Maybe because I was never onboarded so why do I need to onboard new employees – plus I have no idea what that word means. Maybe because I’m looking for the perfect landscaper when I do interviews. Maybe I don’t even follow an interview guide (Who can blame me? My gut is superior to any guide).

Maybe because I only hire people who fit the mold of what I think a landscaper should look like. Maybe because my idea of sourcing is waiting for potential employees to show up at our door. Maybe because I love to prove new employees wrong when they told me they have experience.

“There are many aspects to hiring and retention and they are all important. Not some of them, some of the time.”

Maybe because I like to hire twice as many employees as I need because half of them won’t last a week anyway. Maybe because this is all too difficult so I just hired someone to do it all for me, which ironically isn’t working out, either.

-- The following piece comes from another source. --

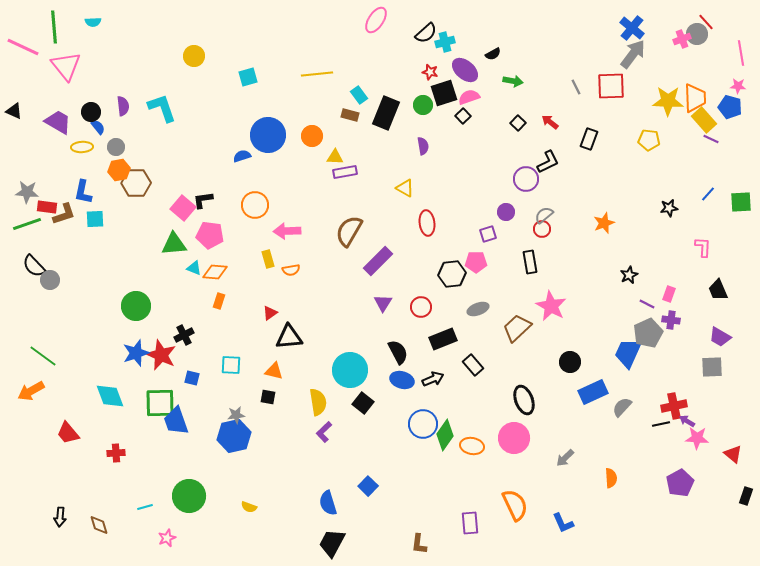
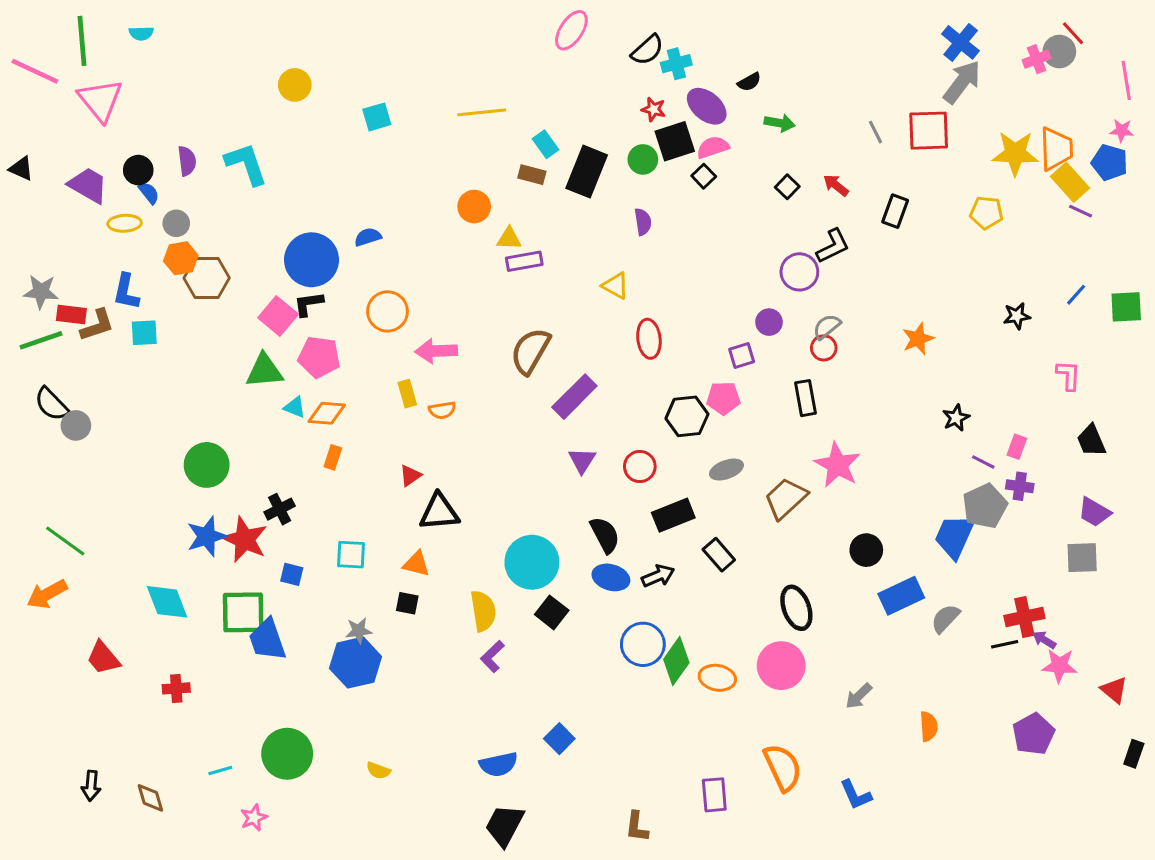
blue circle: (268, 135) -> (312, 260), moved
blue semicircle: (328, 503) -> (498, 764), turned -85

The point is there are many aspects to hiring and retention and they are all important. Not some of them, some of the time. Think about it from the perspective of a potential hire, which starts at the very first connection.

Did they call the office and get a warm smile over the phone? Did they talk to a current employee at the local nursery and hear about a great place to work? Or did they nervously walk into the office hoping to fill out an application and the first person they saw was welcoming to the stranger in the office?

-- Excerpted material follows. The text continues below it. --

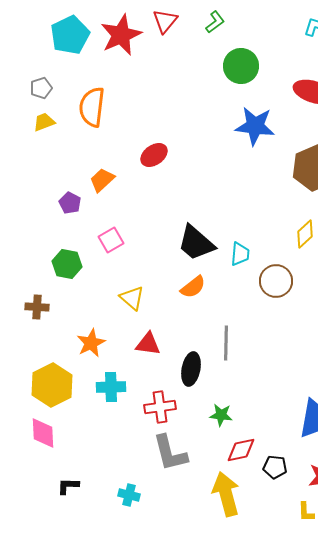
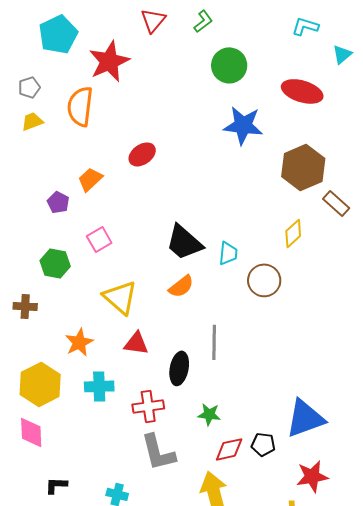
red star: (121, 35) -> (109, 61), moved
yellow triangle: (132, 298) -> (120, 297), size x1.4
black pentagon: (275, 467) -> (263, 444), moved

This is only one of many critical connections between prospective employees and your company during the hiring and onboarding process, which includes:

  1. Sourcing – The techniques used to search for employees.
  2. Prescreening – Qualification questions done in person or over the phone.
  3. Interviewing – Predefined questions intended to match core competencies per position.
  4. Hiring – The official offer through day one, which ideally is not the same day.
  5. Orientation – Defined first day on the job to orient new hires to the company, office, etc.
  6. Onboarding – Day one through at least day 90 with defined touch points to build personal relationships.
  7. Success – Another loyal employee that becomes your next sourcing champion.

To reach the last step, you need to be locked in on the steps preceding it. And unfortunately, this is not easy. You can’t just do a few steps very well. Failure at any of the steps leads to a greater need for candidates or greater turnover.

All cylinders need to be firing all the time. Only then will you find success, which leads to lower turnover, which leads to hiring only for growth, which feels awesome when you get there.

Kory Beidler is director of training and development at LandCare.